*ENTRIES SUPPLIED*.
------------------------------------------------------------
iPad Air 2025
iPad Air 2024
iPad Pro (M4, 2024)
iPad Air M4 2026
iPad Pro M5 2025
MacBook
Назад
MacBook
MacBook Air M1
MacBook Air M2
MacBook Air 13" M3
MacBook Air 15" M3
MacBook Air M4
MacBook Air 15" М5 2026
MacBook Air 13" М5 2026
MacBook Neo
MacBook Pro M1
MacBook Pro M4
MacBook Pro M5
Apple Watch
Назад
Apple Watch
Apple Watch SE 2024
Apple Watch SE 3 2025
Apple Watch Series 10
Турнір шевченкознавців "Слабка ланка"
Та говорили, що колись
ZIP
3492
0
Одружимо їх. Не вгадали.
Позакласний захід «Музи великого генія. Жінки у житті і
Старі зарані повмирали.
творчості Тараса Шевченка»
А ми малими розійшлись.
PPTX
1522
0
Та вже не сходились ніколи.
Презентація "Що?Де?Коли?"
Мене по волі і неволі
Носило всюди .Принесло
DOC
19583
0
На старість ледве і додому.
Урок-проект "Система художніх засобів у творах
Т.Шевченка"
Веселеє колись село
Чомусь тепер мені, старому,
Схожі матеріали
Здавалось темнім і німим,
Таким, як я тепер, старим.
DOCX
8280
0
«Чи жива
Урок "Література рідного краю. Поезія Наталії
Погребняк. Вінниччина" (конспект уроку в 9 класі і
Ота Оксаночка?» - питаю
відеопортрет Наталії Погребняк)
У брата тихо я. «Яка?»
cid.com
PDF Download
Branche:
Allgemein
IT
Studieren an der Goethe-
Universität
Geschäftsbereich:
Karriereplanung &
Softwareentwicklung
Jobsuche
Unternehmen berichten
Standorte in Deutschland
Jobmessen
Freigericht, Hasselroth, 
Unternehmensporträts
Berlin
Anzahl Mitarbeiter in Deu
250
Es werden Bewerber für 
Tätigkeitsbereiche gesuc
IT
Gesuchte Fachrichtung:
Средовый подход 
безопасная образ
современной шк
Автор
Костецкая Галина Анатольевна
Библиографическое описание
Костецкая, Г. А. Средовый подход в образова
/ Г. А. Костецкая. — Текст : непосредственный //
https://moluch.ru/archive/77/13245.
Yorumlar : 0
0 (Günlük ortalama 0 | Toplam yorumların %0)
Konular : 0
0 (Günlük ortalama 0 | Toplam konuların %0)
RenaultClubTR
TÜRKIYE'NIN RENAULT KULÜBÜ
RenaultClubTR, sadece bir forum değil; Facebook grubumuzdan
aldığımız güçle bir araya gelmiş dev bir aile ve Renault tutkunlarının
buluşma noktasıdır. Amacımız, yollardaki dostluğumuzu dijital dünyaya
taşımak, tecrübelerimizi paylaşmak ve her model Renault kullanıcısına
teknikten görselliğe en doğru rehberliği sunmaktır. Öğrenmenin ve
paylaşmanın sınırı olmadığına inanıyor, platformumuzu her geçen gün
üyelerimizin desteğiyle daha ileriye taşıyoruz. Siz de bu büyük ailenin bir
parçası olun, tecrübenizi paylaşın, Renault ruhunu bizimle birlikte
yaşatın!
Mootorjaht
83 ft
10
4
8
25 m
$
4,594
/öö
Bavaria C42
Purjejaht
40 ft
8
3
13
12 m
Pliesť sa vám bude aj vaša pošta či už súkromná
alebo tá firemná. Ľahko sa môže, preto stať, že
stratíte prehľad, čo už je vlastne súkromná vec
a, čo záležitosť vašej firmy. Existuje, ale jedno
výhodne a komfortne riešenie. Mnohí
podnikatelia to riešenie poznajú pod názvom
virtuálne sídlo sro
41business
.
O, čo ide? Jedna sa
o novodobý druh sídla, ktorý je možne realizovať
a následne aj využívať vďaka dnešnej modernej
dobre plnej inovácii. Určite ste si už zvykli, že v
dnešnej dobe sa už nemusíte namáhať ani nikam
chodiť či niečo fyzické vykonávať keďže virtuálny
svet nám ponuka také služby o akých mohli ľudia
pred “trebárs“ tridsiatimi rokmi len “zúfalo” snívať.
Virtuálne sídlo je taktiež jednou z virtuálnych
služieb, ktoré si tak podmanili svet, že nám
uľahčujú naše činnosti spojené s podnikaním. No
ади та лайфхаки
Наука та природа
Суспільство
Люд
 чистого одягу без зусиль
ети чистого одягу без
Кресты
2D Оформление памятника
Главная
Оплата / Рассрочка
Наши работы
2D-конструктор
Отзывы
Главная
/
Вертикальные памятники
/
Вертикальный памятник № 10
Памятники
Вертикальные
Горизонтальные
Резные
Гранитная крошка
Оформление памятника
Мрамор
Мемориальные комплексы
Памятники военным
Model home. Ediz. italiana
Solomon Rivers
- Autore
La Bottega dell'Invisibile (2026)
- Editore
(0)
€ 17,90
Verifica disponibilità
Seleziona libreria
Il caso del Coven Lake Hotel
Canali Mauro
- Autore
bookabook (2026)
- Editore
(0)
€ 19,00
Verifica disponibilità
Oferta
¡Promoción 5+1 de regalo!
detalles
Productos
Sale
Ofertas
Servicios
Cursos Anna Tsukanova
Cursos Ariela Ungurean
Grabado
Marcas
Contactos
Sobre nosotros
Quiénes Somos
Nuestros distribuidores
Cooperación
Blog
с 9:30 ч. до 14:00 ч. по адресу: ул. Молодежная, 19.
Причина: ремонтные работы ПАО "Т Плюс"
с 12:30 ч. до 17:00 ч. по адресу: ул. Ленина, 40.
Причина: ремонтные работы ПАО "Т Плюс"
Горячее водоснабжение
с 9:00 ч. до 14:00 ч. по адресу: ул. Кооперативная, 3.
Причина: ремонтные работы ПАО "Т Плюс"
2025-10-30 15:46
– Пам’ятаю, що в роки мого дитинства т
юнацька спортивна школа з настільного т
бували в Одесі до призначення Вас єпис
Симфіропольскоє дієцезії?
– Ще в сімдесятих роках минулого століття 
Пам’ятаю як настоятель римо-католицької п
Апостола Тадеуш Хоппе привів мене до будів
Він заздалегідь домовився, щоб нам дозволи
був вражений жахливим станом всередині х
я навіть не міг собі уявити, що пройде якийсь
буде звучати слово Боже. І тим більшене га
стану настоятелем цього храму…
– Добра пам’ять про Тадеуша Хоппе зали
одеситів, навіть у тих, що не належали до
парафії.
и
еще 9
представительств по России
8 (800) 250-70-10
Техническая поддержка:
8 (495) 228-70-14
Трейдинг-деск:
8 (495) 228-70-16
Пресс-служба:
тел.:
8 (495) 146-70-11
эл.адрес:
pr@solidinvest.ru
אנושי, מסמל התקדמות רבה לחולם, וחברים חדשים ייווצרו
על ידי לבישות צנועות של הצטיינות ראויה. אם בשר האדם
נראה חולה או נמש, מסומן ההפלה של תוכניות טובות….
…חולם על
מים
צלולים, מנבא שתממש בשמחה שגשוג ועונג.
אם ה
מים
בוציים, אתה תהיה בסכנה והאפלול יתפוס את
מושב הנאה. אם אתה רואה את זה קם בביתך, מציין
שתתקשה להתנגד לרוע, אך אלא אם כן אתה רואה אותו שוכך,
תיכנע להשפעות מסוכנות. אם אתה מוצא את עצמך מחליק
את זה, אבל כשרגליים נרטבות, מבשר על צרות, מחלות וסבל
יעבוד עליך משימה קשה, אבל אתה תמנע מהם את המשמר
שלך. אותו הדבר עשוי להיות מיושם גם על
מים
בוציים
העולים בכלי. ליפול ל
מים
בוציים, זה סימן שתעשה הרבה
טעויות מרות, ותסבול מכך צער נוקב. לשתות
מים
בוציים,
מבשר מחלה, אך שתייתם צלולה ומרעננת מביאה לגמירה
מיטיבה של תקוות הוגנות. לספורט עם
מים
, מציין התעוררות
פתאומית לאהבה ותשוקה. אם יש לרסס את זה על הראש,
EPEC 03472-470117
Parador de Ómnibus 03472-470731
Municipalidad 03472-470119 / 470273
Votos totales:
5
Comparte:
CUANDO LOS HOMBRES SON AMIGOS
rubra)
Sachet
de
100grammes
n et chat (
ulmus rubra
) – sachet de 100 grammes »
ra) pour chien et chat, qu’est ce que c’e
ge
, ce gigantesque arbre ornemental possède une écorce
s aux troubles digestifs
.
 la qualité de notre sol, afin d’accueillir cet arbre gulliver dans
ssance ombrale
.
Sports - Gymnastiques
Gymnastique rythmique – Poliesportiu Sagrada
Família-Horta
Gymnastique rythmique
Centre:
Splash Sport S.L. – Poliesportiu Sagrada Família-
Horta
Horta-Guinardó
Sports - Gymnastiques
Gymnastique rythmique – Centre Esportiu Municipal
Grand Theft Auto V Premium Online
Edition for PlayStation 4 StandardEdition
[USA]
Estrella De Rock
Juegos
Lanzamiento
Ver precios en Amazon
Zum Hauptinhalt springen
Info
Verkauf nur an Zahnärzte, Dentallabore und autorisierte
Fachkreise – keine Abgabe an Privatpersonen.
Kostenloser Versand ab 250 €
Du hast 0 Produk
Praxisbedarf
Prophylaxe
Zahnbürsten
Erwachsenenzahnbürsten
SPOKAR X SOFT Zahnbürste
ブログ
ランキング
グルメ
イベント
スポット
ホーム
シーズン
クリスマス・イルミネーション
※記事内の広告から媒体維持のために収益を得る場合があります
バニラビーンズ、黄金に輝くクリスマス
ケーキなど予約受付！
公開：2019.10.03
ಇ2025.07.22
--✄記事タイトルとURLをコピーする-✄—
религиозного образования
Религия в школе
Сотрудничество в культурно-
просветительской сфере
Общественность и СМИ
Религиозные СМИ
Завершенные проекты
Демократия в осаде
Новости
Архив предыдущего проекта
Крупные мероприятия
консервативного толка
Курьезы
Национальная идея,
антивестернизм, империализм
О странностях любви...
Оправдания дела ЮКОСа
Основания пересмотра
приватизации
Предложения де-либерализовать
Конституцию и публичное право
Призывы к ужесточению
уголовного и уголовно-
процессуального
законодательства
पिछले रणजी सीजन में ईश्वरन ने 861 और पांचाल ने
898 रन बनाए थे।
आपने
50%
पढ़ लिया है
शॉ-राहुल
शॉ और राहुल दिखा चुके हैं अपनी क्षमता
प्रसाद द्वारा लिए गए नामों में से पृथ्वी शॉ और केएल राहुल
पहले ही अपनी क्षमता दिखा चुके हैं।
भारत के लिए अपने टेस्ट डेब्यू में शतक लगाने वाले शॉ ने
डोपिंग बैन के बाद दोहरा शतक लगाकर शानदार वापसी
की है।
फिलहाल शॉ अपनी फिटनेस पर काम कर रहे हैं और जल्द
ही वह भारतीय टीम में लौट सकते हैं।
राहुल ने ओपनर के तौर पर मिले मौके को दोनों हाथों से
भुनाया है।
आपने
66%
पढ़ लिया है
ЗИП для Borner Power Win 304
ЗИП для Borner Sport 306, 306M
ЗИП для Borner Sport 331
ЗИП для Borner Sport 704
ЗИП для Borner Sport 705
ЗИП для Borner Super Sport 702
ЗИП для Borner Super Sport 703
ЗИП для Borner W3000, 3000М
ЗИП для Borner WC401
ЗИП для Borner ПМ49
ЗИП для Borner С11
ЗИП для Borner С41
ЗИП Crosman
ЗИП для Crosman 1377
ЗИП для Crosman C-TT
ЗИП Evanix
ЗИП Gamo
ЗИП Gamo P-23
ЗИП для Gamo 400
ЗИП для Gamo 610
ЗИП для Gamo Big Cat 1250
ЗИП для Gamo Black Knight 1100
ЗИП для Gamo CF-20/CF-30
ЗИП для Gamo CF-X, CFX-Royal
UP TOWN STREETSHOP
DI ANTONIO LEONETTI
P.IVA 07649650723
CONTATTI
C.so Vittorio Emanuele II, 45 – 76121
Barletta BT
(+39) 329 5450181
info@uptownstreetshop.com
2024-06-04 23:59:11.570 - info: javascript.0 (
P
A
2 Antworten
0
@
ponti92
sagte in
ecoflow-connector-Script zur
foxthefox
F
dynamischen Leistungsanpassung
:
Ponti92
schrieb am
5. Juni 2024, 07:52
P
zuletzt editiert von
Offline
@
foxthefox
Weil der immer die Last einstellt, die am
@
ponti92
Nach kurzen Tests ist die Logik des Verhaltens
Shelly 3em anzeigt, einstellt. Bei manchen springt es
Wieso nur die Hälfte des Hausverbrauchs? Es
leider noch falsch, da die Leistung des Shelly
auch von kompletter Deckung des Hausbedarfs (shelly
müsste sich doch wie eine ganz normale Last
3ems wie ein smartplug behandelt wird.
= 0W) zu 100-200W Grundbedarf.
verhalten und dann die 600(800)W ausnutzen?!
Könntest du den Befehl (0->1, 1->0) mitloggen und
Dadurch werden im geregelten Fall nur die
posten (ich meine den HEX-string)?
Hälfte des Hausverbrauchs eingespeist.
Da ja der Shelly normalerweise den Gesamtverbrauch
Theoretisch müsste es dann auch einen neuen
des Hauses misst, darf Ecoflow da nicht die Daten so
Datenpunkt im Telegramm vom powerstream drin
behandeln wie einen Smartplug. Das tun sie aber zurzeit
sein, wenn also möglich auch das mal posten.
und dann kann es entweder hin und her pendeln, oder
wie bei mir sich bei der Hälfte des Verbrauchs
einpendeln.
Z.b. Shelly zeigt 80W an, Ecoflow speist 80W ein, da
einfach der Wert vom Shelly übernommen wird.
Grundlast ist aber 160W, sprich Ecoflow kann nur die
------------------------------------------------------------
*BRIEF*. Please count the lines in the material above that hold the word "בוציים", and give only the total.

*TASK ANSWER*. 4